We tend to hate the idea of aging. We complain about extra aches, pains, health, weight gain, and wrinkles. We seem to have less energy each year, dreading the slow decline. However, consider the alternative. With many people dying early due to various heart disease or cancer forms, aging is a blessing and privilege.

With each passing year, we’re given more time to bring glory to God. The Westminster Catechism says that man’s purpose is to glorify God and enjoy Him forever. Therefore, each year we’re given can and should be our best year ever. Here are some reasons why every year should be our best and suggestions on how to start living through that perspective.

The Bible tells us to number our days.

Moses had a “live each day well” mentality when he wrote Psalm 90:12, which reminds us to number our days so we’ll be present with a heart of wisdom.

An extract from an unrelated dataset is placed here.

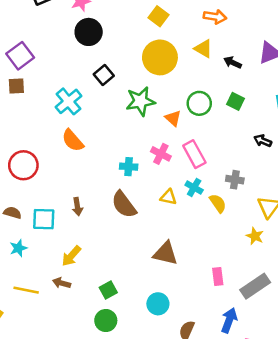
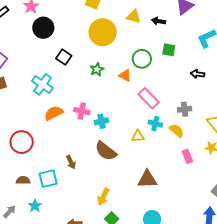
green star: (140, 101) -> (97, 69), size x0.6
orange semicircle: (73, 140) -> (54, 113), turned 120
pink cross: (161, 154) -> (82, 111), moved
yellow arrow: (71, 256) -> (103, 197), moved
pink rectangle: (218, 276) -> (187, 156), moved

There’s wisdom in this verse because when we remember that our days are numbered, we’ll be more motivated to live well and wisely. God has already numbered our days, but we don’t know when that number is up.

We may be living with an undiagnosed heart condition or an undiscovered tumor. Our number may be up on our next drive on the freeway, or the morning we don’t wake up. We’re all on borrowed time because none of us will live forever on this earth. Therefore, we should live every day and year as if it’s our last because it could be. That means making each year the best year because, for all we know, we may not get another one to try again.

We’re encouraged to look forward and press on.

If we spend every year regretting yesteryear and “the golden days,” we’ll miss out on the joy of looking forward and pressing ahead. Paul wrote in Philippians 3:13-14 that he forgets what’s behind him and reaches forward to what’s ahead of him, pressing toward the goal for the prize of the call of God in Jesus. Paul’s advice to forget about our old lives and failures and focus on what’s ahead and what God has in store is a lesson in forward motion and fixing our eyes on what matters most: pleasing the Savior.

However, we shouldn’t ignore the now, hoping for the future. As we live every day with the realization that God has forgiven us and has hope and a future for us, we can endure the here and now as we look forward to the “not yet,” as detailed in 1 Corinthians 13:12. What are you moving toward and looking forward to? Do you have the goal of the upward call of God in Jesus? If so, you’ll see every year as your best year as you seek to glorify and please Him.

We’re commanded to be grateful.

Gratitude is directly related to our attitude, and our attitude affects our altitude. Are you feeling down about your unmet expectations or circumstances? Consider what you’re grateful for; your spirits and attitude will lift. In 1 Thessalonians 5:18, we’re told to give thanks in every circumstance, for this is God’s will for us. There’s joy when we’re living God’s will because joy always accompanies obedience. You may not think there’s anything to be happy about right now, but by being grateful for everything you have and are going through, you’re drawing your heart closer to God. Psalms 16:11 says His presence is full of joy.

It’s another year God let us live.

Remember when everyone said 2020 was the year from hell? With a global pandemic, racial riots, mandatory lockdowns, and devastating wildfires that blazed across California, who would’ve called it a good year? However, it was also the year the church rallied, Easter Sunday was broadcast from Central Park, people rediscovered creation, and families found thousands of things to be grateful for that year.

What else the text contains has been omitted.